> [DATA FOR PROCESSING]:
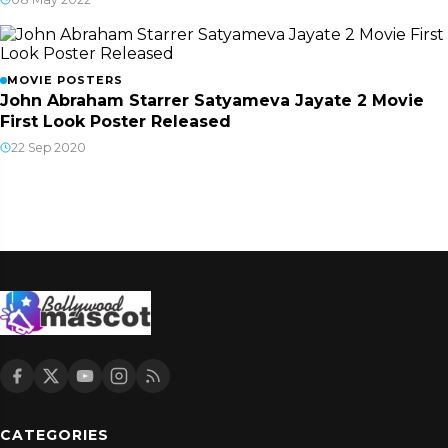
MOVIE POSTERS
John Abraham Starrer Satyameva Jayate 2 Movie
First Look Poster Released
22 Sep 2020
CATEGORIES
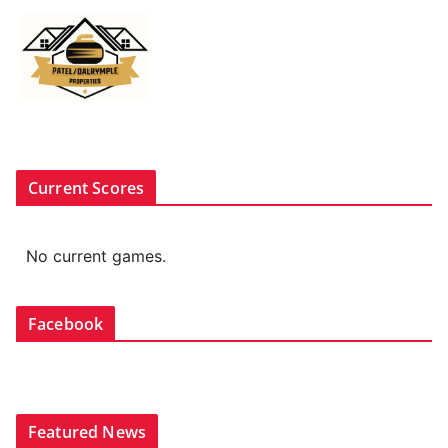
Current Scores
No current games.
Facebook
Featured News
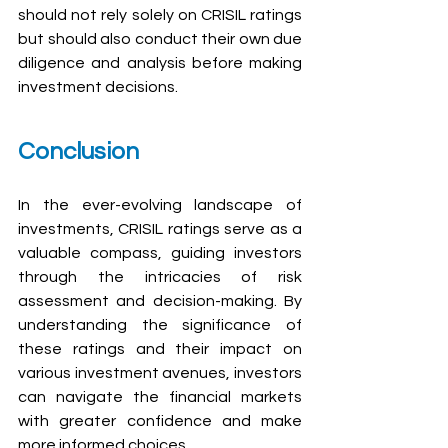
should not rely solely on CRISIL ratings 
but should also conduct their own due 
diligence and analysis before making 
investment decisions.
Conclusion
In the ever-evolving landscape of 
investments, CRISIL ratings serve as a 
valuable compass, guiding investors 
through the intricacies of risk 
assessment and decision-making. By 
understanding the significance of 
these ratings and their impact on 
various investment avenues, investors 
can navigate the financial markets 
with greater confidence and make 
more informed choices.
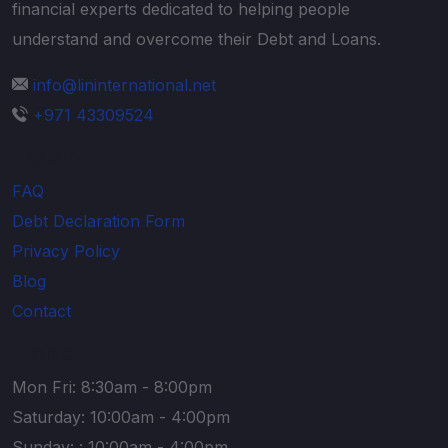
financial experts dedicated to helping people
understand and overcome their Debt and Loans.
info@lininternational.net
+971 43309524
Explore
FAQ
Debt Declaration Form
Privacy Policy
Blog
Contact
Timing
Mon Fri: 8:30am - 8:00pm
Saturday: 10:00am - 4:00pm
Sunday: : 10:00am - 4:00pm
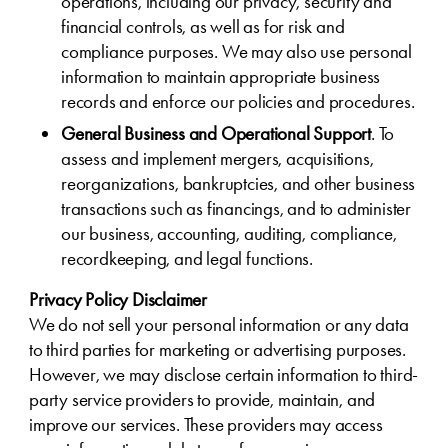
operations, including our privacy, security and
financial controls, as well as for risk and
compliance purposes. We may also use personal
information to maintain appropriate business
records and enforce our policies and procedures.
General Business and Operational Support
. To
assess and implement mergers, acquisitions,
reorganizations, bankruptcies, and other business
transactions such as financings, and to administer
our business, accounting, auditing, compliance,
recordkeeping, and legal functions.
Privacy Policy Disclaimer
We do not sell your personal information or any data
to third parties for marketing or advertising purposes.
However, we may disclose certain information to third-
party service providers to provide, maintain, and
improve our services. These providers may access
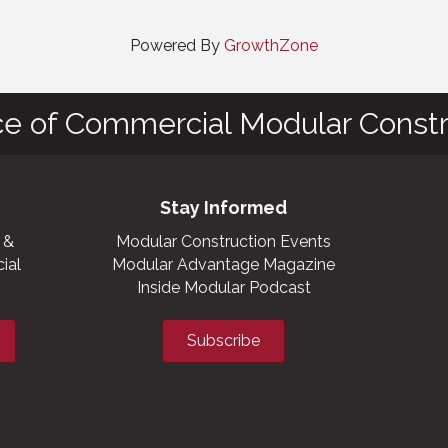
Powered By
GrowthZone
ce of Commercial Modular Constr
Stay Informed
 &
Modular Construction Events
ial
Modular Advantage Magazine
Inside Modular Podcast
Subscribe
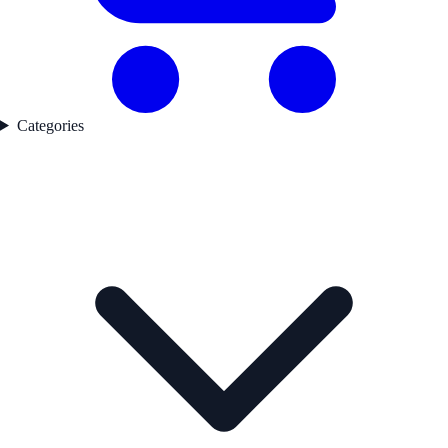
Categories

...

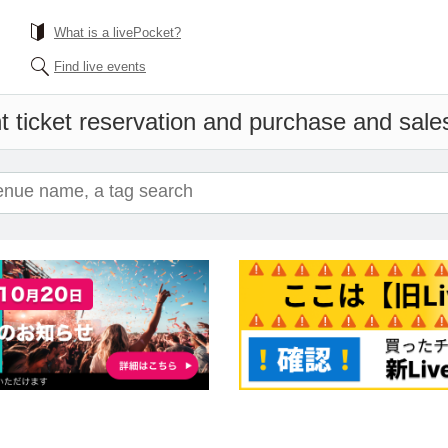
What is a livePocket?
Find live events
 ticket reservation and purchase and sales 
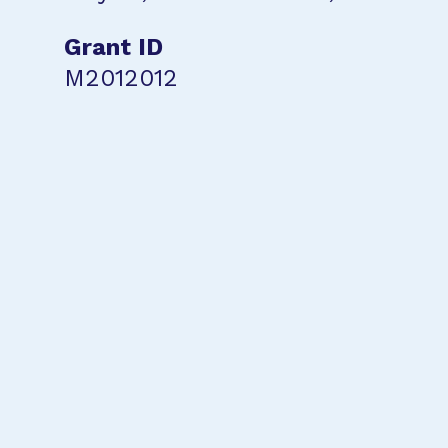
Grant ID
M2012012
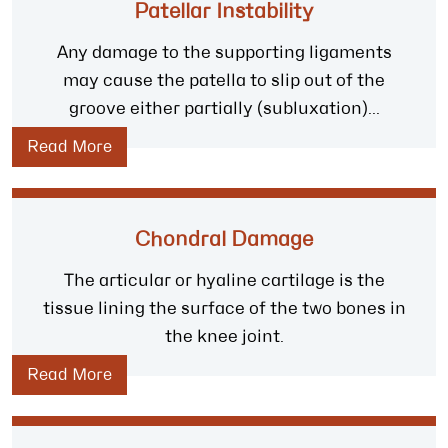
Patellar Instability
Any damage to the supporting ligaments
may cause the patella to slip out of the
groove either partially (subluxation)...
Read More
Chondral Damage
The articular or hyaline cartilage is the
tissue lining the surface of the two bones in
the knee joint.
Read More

> [EXERCISE DETAILS]: Your task is to copy only the lines above starting at the one containing "22 Sep 2020" and ending at the one containing "valuable compass, guiding investors". Copy them exactly, both ends included, and omit the pictures.

> [ANSWER TO THIS PROBLEM]:
22 Sep 2020
CATEGORIES
Current Scores
No current games.
Facebook
Featured News
should not rely solely on CRISIL ratings 
but should also conduct their own due 
diligence and analysis before making 
investment decisions.
Conclusion
In the ever-evolving landscape of 
investments, CRISIL ratings serve as a 
valuable compass, guiding investors 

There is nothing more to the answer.